Nakahira Junko, Sawai Toshiyuki, Minami Toshiaki
Department of Anesthesiology, Osaka Medical College, Osaka, Japan.
Artif Organs. 2014 Jun;38(6):503-7. doi: 10.1111/aor.12207. Epub 2013 Nov 21.
This is a retrospective cohort study to determine if routine intra-aortic balloon pump (IABP) placement prior to aortic valve replacement in elderly patients with severe aortic stenosis without significant coronary artery stenosis reduces cardiac complications. Participants were patients aged ≥70 years without significant coronary stenosis, who had severe aortic stenosis, and were undergoing isolated aortic valve replacement. Our primary endpoint was postoperative cardiac morbidity rate as a composite of the adverse cardiac events: elevated creatine kinase with muscle and brain subunits (CK-MB)/CK (>5%), fatal ventricular arrhythmias requiring therapy, or catecholamine index of >10. Eighteen patients had elective IABP insertion prior to surgery, and 16 patients had no planned IABP insertion. One patient died (5.6%) in the elective IABP group (P = 1.0 compared with the non-IABP group). The overall rate of in-hospital death was 2.9% (1/34). In the non-IABP group, one patient had rescue IABP insertion after surgery (6.3%). The elective IABP group had a significantly lower cardiac morbidity rate than the non-IABP group (44.4 vs. 87.5%, respectively, P = 0.013). According to multivariate analysis using a logistic European system for cardiac operative risk evaluation value of >10% to define increased morbidity, elective IABP use significantly reduced cardiac morbidity (odds ratio, 0.11; 95% confidence interval, 0.02-0.67; P = 0.016). Additionally, the elective IABP group was more likely to show low CK-MB/CK than the non-IABP group (4.1 ± 1.9% vs. 6.1 ± 3.1%, respectively, P = 0.026). We concluded that among elderly aortic valve replacement patients without significant coronary artery stenosis, elective IABP use may reduce the incidence of major adverse cardiac events.

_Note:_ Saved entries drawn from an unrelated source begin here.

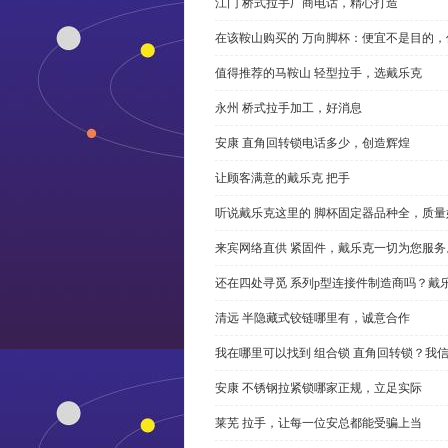
江门 桥式拉手厂商电话，精心打造
在该鞍山购买的 万向脚杯：便宜不是目的
值得推荐的马鞍山 轻型拉手，选戴乐克
永州 桥式拉手加工，好消息
安康 直角回转锁电话多少，创造辉煌
让顾客满意的戴乐克 把手
听说戴乐克这里的 脚杯固定器品种全，质量
来宾网络直供 紧固件，戴乐克一切为您服务
还在四处寻觅 系列p型连接件制造商吗？戴
清远 半隐藏式铰链哪里有，诚意合作
我在哪里可以找到 组合锁 直角回转锁？我信
安康 不锈钢拉紧锁哪家正规，立足实际
莱芜 拉手，让每一位安总都能受骗上当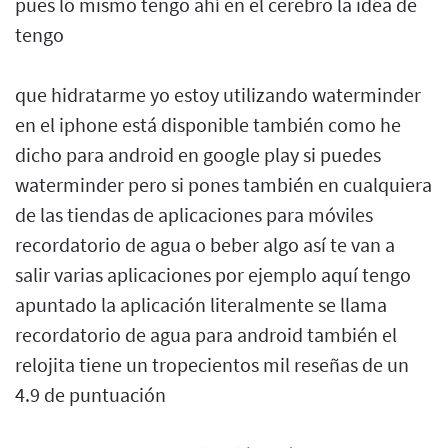
pues lo mismo tengo ahí en el cerebro la idea de
tengo
que hidratarme yo estoy utilizando waterminder
en el iphone está disponible también como he
dicho para android en google play si puedes
waterminder pero si pones también en cualquiera
de las tiendas de aplicaciones para móviles
recordatorio de agua o beber algo así te van a
salir varias aplicaciones por ejemplo aquí tengo
apuntado la aplicación literalmente se llama
recordatorio de agua para android también el
relojita tiene un tropecientos mil reseñas de un
4.9 de puntuación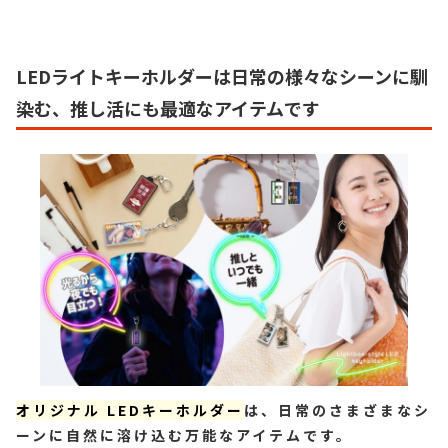
LEDライトキーホルダーは日常の様々なシーンに馴
染む、推し活にも最適なアイテムです
オリジナル LEDキーホルダー
は、日常のさまざまなシ
ーンに自然に溶け込む万能なアイテムです。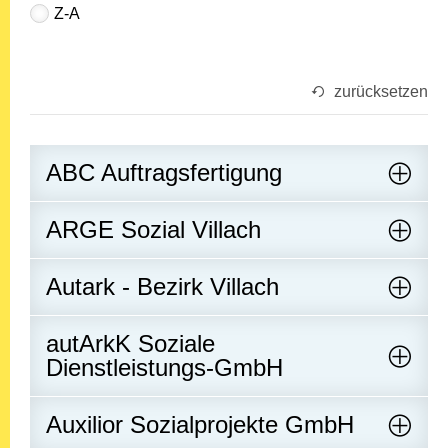
Z-A
zurücksetzen
ABC Auftragsfertigung
ARGE Sozial Villach
Autark - Bezirk Villach
autArkK Soziale
Dienstleistungs-GmbH
Auxilior Sozialprojekte GmbH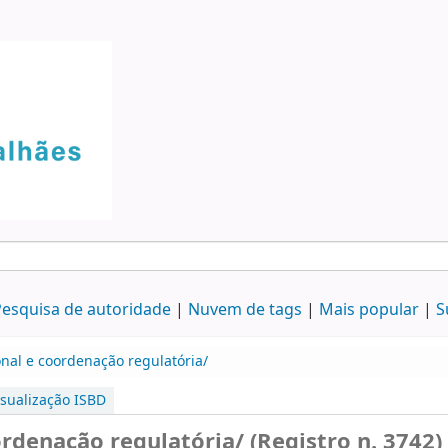
esquisa de autoridade
Nuvem de tags
Mais popular
S
onal e coordenação regulatória/
isualização ISBD
rdenação regulatória/ (Registro n. 3742)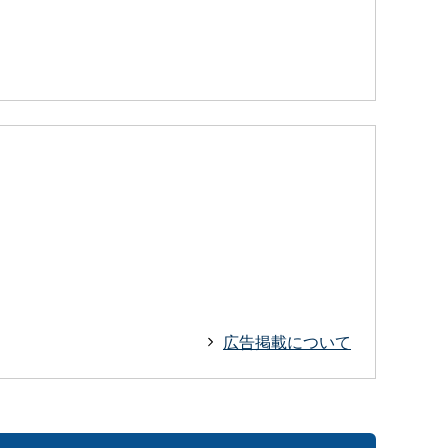
広告掲載について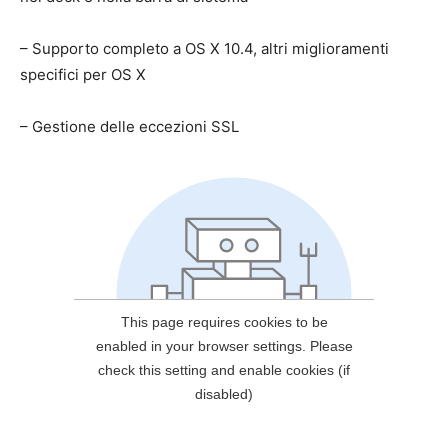
– Supporto completo a OS X 10.4, altri miglioramenti
specifici per OS X
– Gestione delle eccezioni SSL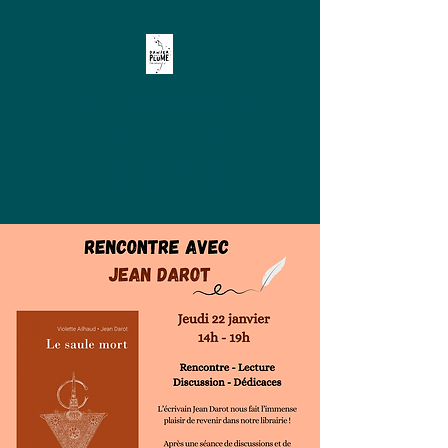
DANSER SOUS
LA PLUME
Librairie - Salon de Thé -
Exposition d'arts à PAU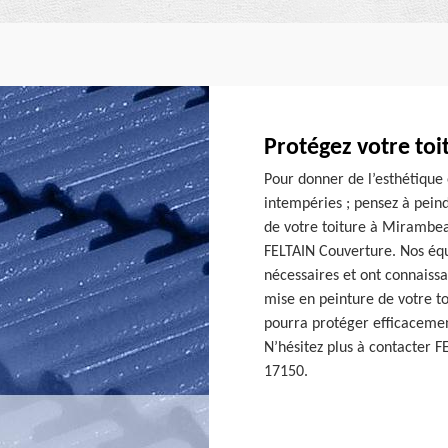
Protégez votre toi
Pour donner de l’esthétique 
intempéries ; pensez à peind
de votre toiture à Mirambea
FELTAIN Couverture. Nos équ
nécessaires et ont connaissa
mise en peinture de votre to
pourra protéger efficacemen
N’hésitez plus à contacter F
17150.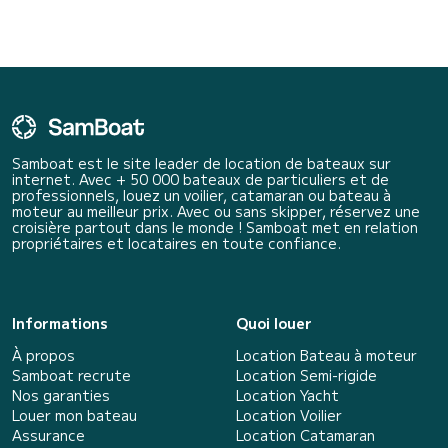
Samboat est le site leader de location de bateaux sur
internet. Avec + 50 000 bateaux de particuliers et de
professionnels, louez un voilier, catamaran ou bateau à
moteur au meilleur prix. Avec ou sans skipper, réservez une
croisière partout dans le monde ! Samboat met en relation
propriétaires et locataires en toute confiance.
Informations
Quoi louer
À propos
Location Bateau à moteur
Samboat recrute
Location Semi-rigide
Nos garanties
Location Yacht
Louer mon bateau
Location Voilier
Assurance
Location Catamaran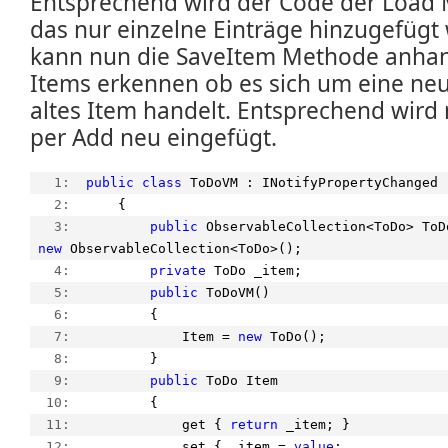
Entsprechend wird der Code der Load
das nur einzelne Einträge hinzugefüg
kann nun die SaveItem Methode anhan
Items erkennen ob es sich um eine neu
altes Item handelt. Entsprechend wird
per Add neu eingefügt.
   1:  
public
class
 ToDoVM : INotifyPropertyChanged
   2:  
    {
   3:  
public
 ObservableCollection<ToDo> ToD
new
 ObservableCollection<ToDo>();
   4:  
private
 ToDo _item;
   5:  
public
 ToDoVM()
   6:  
        {
   7:  
            Item = 
new
 ToDo();
   8:  
        }
   9:  
public
 ToDo Item
  10:  
        {
  11:  
            get { 
return
 _item; }
  12:  
            set { _item = 
value
;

这是一项回顾性队列研究,旨在确定在无明显冠状动脉狭窄的重度主动脉瓣狭窄老年患者中,在主动脉瓣置换术前常规放置主动脉内球囊反搏(IABP)是否能降低心脏并发症的发生率。研究对象为年龄≥70岁、无明显冠状动脉狭窄、患有重度主动脉瓣狭窄且正在接受单纯主动脉瓣置换术的患者。我们的主要终点是术后心脏发病率,其为不良心脏事件的综合指标:肌酸激酶同工酶/肌酸激酶(CK-MB/CK)升高(>5%)、需要治疗的致命性室性心律失常或儿茶酚胺指数>10。18例患者在手术前接受了择期IABP置入,16例患者未计划置入IABP。择期IABP组有1例患者死亡(5.6%)(与非IABP组相比,P = 1.0)。住院总死亡率为2.9%(1/34)。在非IABP组中,有1例患者在术后接受了挽救性IABP置入(6.3%)。择期IABP组的心脏发病率显著低于非IABP组(分别为44.4%和87.5%,P = 0.013)。根据使用欧洲心脏手术风险评估逻辑系统值>10%来定义发病率增加的多因素分析,择期使用IABP可显著降低心脏发病率(比值比,0.11;95%置信区间,0.02 - 0.67;P = 0.016)。此外,择期IABP组的CK-MB/CK低于非IABP组的可能性更大(分别为4.1±1.9%和6.1±3.1%,P = 0.026)。我们得出结论,在无明显冠状动脉狭窄的老年主动脉瓣置换患者中,择期使用IABP可能会降低主要不良心脏事件的发生率。